Linde Murphy is the Chief Compliance Officer for M.E. Allison & Co., Inc., a full-service broker-dealer and Texas Registered Investment Adviser. Founded in 1946, the firm also provides municipalities with advisory and underwriting services. In Ms. Murphy's role, she implements and tests M.E. Allison's compliance control, supervisory functions and WSPs, audit, 1017/CMA acquisitions, disclosure and training solutions, and more for the BD/IA and associated persons. 

Since beginning her investment career in 1999, Ms. Murphy has worked for small firms for the majority of her career. She has sales, compliance, business development, strategy and operational executive-level expertise. In addition to the Series 4, 7, 24, 27, 50, 53, 63, 65 licensing, Ms. Murphy graduated from the FINRA Institute at Wharton, resulting in her earning the CRCP designation, thanks to having been awarded the FINRA Small Firm Scholarship. Ms. Murphy graduated with honors from American University in Washington, D.C. 

Ms. Murphy is currently serving a three-year term on the FINRA Small Firm Advisory Committee and is the 2019 elected Chair. In 2016, Ms. Murphy was elected to a three-year term on the FINRA District 6 Committee, has served with distinction on the FINRA Fixed Income Committee and the FINRA Regulatory Advisory Committee. Ms. Murphy has been an active participant in the industry-led effort to obtain small non-custodial firm relief from the PCAOB audit requirements, is a highly sought-after public speaker and regularly speaks at FINRA conferences, district events, and industry association events. 
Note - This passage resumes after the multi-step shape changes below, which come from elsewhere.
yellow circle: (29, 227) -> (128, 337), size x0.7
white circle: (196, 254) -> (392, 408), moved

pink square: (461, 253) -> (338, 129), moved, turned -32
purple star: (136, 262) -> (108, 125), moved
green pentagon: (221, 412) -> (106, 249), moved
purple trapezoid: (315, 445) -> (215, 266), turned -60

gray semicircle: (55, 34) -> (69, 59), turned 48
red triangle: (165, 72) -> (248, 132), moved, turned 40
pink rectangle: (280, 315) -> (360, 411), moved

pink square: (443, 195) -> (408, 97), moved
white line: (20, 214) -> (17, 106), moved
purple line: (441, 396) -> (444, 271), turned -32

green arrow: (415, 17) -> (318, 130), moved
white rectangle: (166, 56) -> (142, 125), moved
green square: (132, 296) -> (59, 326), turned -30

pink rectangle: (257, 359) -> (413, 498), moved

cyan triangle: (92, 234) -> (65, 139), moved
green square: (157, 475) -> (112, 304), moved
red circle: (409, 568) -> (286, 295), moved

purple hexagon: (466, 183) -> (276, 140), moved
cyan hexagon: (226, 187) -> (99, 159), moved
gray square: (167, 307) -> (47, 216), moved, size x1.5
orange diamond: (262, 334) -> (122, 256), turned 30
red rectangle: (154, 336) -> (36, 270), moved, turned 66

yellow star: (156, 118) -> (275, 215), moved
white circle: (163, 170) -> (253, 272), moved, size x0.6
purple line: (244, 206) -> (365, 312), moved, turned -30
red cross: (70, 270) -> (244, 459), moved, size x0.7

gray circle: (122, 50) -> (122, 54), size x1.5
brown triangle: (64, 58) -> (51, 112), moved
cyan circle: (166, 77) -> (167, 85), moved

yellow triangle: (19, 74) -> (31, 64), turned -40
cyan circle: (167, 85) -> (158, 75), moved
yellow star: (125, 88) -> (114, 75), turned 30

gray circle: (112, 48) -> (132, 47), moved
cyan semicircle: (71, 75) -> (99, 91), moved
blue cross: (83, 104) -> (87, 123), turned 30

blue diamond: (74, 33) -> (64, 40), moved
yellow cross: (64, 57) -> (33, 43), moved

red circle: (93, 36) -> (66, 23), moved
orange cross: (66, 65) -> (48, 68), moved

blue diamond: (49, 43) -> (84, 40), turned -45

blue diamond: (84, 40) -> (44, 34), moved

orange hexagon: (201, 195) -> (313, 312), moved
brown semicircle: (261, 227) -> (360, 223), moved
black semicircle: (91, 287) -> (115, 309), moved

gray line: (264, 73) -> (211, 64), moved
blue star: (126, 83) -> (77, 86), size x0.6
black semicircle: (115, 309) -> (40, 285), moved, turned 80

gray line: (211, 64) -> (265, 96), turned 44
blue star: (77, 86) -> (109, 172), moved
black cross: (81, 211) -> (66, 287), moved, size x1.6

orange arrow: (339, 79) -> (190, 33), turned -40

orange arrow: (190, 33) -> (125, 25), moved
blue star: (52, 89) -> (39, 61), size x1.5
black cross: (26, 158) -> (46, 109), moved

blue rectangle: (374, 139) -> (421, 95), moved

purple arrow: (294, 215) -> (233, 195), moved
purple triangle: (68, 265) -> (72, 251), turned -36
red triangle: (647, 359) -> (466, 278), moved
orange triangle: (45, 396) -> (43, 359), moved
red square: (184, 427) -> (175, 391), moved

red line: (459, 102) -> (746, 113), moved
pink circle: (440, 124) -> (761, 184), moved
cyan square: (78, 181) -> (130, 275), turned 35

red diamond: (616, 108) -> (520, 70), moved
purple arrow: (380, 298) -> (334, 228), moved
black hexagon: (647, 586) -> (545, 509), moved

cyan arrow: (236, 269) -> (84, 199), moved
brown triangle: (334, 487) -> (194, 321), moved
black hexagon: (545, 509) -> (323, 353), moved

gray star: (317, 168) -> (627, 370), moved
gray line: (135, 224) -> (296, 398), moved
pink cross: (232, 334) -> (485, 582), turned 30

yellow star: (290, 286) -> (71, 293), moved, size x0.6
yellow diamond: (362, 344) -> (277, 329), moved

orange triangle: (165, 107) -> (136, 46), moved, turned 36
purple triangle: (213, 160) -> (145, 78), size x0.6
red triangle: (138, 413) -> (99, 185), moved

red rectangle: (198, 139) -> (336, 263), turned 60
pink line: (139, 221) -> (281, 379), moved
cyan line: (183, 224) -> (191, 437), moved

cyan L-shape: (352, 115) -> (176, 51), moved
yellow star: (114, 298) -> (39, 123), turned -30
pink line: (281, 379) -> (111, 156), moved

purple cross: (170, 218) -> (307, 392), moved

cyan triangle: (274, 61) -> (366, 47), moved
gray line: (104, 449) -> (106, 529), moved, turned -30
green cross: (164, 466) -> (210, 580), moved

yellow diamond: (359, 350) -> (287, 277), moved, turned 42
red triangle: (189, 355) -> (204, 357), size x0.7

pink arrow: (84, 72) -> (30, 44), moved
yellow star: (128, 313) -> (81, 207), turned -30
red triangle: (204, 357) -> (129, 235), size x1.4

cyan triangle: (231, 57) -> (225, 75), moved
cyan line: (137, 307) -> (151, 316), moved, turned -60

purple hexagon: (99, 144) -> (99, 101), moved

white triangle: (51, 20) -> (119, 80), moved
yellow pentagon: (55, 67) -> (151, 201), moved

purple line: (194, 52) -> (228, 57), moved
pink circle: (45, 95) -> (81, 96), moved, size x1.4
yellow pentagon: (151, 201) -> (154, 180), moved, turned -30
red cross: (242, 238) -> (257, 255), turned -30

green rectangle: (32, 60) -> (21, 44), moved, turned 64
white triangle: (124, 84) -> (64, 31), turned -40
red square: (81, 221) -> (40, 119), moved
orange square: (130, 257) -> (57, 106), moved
Identifying a need for networking and sharing of knowledge, Ms. Murphy formed a Round Table Group for clearing firm correspondents to address common concerns and share best practices. She serves on the board of Texas Women in Public Finance, is a member of the San Antonio Chamber of Commerce where she was selected for Executive Leadership for the Leadership San Antonio program, is a founding member of the soon-to-be-launched National Association of Small Broker-Dealers, and is active in industry groups, including the Texas Wall Street Women. Ms. Murphy has been recognized by past employer as a Hard Charger for exceeding goals. Ms. Murphy has extensive board experience, including KLRN (the San Antonio affiliate of Public Broadcasting Service), San Antonio Botanical Garden, and Texas Women in Public Finance. Ms. Murphy works on committees for local nonprofits including Las Casas Foundation supporting youth in theater arts, ArtPace, events benefiting Make A Wish and education causes.